LUDHIANA, PUNJAB, INDIA – Joginder Singh, a 68-year-old farmer in the village of Noopur Bet in Punjab, is among the thousands of farmers in India trying to reconcile the risks posed by a changing climate with their need to improve crop yields to support their families.

Rainfall has been erratic over the past decade, and when it finally arrives, it comes in a few heavy torrents. Heat is stressing crops. Water for irrigation is becoming increasingly depleted.

With oxcarts a familiar sight on the rural horizon on a recent visit with Singh, I was struck that India seems an unlikely place to lead innovations in agricultural resilience and efforts to reduce greenhouse gas emissions. But India's farming industry is bolstering resilience and responding to climate challenges through a global food security research project on Climate Change, Agriculture and Food Security (CCAFS).

Singh and other local farmers eager to improve their resiliency to climate variability and limit the use of costly energy, water, and fertilizer are now collaborating with researchers and local farmers cooperatives to help make Noorpur Bet a "climate-smart" village. Punjab and the neighboring state of Haryana are both seeking to transform 1,000 villages to improve their climate resiliency.

1940s Food Shortages lead to Laser-Like Focus on Food Needs

Singh remembers what it was like to grow up in the aftermath of a famine in a country that struggled to feed its population. In 1943, in Bengal, India, several million people died from famine. It was a humanitarian jolt in the string of brutal, repeated famines, droughts, and food shortages throughout India's history.

The result of that 1943 tragedy was India's laser-like focus on feeding its population once it achieved independence, building on the work of Iowa native Norman Borlaug for a country with more than 70 percent of its population dependent economically on farming.

Improved breeding of wheat and rice, irrigation, and the use of chemical fertilizers have meant that India no longer relies on massive food aid, which had consisted mostly of wheat and cereal imported from the U.S. But as the country's population swells, its small land-holder farmers that now sustain food production will be hard pressed to maintain yields in a changing climate.

Andrew Jarvis, a senior scientist and program leader at the International Center for Tropical Agriculture (CIAT) in Cali, Colombia, is working with CCAFS to coordinate the research of climate smart villages globally.

"We see adaptation as joined-up thinking. It doesn't work when you have a maize (corn) specialist doing his own thing," Jarvis says. "This is about working together with farmers and markets within local conditions and institutional capacities sharing knowledge."

In 1960, food aid was 92 percent of the annual U.S. foreign assistance budget for India. From 1992 to 2002, that proportion dropped to 65 percent. The food aid program ultimately ended in 2011, largely because of gains made in the small, northern breadbasket states of Punjab and Haryana. Those two make up a tiny fraction of the country's land area and yet supply almost half the country's rice and a fifth of its wheat.

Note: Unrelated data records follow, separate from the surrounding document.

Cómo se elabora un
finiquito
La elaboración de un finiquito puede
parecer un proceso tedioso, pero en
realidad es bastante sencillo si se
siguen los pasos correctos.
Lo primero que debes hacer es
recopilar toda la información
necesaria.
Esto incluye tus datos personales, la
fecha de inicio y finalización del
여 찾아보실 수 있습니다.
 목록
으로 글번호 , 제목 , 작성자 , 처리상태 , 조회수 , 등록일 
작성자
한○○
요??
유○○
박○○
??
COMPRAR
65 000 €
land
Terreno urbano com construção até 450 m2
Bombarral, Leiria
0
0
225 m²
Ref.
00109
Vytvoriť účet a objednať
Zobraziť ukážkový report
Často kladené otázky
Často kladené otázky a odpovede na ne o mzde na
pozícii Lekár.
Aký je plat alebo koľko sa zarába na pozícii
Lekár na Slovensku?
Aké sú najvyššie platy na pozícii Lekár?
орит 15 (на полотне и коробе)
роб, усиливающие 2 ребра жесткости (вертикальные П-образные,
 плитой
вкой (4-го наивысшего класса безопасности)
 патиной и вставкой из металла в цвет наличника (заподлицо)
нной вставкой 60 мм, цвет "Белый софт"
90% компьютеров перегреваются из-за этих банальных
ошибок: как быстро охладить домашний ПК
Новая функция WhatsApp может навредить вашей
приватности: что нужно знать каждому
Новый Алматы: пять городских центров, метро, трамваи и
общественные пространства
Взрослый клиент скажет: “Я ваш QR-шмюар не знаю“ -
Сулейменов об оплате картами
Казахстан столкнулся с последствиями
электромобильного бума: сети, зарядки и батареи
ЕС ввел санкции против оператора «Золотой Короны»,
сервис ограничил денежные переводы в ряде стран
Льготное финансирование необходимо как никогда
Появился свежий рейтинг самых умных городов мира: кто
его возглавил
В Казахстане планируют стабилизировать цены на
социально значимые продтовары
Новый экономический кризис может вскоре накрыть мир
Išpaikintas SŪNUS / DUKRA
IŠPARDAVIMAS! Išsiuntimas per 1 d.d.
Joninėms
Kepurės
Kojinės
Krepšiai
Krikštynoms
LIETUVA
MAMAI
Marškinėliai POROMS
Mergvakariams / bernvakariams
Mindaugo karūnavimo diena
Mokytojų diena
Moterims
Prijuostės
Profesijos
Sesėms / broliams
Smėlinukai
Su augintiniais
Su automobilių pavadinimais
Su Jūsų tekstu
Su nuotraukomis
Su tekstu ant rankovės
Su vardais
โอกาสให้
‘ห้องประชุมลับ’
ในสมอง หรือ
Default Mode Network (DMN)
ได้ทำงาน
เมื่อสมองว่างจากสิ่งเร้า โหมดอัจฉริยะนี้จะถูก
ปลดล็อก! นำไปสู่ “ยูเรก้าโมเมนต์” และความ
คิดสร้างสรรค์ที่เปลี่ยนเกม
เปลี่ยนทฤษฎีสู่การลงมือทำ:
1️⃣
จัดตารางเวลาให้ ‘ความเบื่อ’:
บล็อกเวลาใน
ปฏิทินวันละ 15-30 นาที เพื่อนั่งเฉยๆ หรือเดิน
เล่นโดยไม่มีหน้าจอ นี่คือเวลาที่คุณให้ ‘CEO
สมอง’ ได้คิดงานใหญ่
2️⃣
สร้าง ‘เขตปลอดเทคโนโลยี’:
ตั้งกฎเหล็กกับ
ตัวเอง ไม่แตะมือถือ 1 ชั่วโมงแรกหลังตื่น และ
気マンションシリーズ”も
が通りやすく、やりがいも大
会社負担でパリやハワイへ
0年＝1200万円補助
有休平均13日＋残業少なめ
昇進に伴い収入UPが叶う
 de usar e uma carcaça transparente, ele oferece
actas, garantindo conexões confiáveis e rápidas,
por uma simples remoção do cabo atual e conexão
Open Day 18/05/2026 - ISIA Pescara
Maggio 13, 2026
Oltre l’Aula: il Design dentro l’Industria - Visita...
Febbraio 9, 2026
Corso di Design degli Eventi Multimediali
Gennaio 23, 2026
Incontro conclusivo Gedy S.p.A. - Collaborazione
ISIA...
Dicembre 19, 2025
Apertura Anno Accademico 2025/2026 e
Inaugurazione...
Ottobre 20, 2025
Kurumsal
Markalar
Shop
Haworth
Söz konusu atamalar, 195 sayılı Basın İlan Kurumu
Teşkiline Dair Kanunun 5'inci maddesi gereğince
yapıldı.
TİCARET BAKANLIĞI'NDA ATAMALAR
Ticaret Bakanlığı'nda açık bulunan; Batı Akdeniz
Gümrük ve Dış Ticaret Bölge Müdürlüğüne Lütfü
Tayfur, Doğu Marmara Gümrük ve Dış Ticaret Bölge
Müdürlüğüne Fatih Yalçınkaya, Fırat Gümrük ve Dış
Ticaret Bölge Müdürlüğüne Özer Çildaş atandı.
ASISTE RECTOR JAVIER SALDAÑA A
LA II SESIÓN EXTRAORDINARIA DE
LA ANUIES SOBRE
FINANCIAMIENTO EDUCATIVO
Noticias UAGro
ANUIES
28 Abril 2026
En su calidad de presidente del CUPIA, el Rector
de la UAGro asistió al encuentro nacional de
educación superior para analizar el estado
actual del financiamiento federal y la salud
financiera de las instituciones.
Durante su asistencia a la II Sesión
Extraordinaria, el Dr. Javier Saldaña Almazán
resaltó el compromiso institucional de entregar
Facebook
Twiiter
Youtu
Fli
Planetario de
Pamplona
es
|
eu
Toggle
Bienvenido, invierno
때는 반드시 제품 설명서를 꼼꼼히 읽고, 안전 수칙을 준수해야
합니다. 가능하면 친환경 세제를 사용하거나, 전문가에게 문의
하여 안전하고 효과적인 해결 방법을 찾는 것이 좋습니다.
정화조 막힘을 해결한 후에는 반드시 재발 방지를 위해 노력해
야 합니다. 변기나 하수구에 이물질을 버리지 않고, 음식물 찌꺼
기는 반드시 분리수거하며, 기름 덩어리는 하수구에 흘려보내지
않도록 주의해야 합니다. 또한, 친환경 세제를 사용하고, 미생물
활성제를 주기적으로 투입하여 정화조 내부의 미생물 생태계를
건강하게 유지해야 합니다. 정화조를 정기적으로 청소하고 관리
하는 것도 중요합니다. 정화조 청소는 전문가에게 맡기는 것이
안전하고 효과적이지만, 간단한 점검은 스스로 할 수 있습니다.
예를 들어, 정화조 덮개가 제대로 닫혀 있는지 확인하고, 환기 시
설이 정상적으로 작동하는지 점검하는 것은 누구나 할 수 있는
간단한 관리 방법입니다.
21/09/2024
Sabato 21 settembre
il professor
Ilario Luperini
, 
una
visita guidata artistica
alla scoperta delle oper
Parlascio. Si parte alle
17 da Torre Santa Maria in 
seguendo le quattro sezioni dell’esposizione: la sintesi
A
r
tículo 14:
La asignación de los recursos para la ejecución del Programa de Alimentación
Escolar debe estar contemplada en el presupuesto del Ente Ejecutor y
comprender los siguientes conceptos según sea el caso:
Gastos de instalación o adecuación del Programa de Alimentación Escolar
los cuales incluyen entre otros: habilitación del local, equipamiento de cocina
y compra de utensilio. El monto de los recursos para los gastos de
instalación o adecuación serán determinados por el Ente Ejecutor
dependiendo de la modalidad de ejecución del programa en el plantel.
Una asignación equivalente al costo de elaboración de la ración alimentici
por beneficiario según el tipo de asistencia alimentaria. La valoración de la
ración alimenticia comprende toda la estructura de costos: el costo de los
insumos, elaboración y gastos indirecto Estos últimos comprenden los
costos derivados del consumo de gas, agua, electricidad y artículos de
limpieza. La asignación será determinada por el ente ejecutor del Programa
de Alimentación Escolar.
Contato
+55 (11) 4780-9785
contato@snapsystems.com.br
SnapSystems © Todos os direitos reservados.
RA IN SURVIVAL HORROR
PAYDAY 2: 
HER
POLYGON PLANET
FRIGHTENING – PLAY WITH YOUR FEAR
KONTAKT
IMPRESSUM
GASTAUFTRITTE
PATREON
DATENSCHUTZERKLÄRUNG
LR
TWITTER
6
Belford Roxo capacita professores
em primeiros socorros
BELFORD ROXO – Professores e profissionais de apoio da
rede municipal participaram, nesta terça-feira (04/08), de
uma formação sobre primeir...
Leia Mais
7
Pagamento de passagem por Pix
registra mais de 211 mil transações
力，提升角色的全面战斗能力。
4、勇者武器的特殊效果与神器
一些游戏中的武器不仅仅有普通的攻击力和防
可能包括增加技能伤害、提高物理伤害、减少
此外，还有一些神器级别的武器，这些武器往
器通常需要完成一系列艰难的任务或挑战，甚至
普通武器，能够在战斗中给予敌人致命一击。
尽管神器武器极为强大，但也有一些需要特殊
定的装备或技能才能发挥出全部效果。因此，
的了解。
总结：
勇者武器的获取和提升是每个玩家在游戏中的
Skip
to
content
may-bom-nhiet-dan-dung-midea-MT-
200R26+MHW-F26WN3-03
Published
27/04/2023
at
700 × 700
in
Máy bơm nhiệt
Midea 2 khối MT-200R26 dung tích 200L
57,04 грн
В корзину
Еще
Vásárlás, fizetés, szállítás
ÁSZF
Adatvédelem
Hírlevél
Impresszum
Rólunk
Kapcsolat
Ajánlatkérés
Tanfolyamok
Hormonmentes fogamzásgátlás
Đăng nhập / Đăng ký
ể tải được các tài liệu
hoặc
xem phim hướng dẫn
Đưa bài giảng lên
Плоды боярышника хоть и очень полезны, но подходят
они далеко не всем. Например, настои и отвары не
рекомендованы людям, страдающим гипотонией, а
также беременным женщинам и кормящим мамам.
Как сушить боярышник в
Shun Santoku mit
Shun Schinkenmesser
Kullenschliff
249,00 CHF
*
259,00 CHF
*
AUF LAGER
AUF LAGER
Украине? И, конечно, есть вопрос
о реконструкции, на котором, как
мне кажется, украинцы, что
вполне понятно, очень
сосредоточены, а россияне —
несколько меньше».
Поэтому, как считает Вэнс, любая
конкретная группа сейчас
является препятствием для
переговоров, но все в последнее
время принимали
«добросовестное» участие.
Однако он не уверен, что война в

Contrasting 25-year Prospects for India, American Midwest

On a visit to northern India this fall, a few weeks before the rice harvest, the vast green expanse of flat fields and farming villages looked much like the southern Minnesota farmland where I grew up. While Minnesota bulges with soybeans and corn, India swells with rice in the fall and wheat in the spring.

Strategies once critical for boosting food security in India were first honed in the American Midwest. Between the 1950s and the 1980s, American crop yields annually improved by 3 percent, year after year, an accomplishment no longer realistic. As India developed agricultural capacity, it experienced tremendous gains by growing a high-yielding variety of dwarf wheat that Borlaug had introduced.

In both the U.S. and India, growing high-yield crops has meant that farmers apply large amounts of fertilizers and pesticides to ensure plant growth. And in both cases, the increases in harvests have come at an ecological cost. While the Midwest will not likely to again see such whopping gains, neither is it likely to experience the severe troubles that lie ahead for India.

In India, the status quo production methods are no match for current and projected climatic variability. Studies project that yields of wheat will drop between 6 and 23 percent percent by 2050. As a result, the Borlaug Institute for South Asia (BISA) in Punjab, which works with the climate-smart villages, is now looking at several approaches: inter-planting mung beans during wheat crop season to sequester carbon and improve organic matter in soils; improving water efficiency through underground drip irrigation for maize and rice; and using conservation agriculture techniques to reduce methane produced by growing rice.

In the past, the world has looked to U.S. grain supplies to help soften the rough edges of extreme weather, disasters, and shocks. But it may have trouble doing so in the future.

The United Nations Food and Agriculture Organization estimates that by 2050 the world must produce 60 percent more food, largely to meet the needs of a growing population and shifting patterns of consumption. Neither breeding new varieties of wheat and rice to achieve higher yields, nor perfecting irrigation methods can meet the wheat and rice needs of India's growing population.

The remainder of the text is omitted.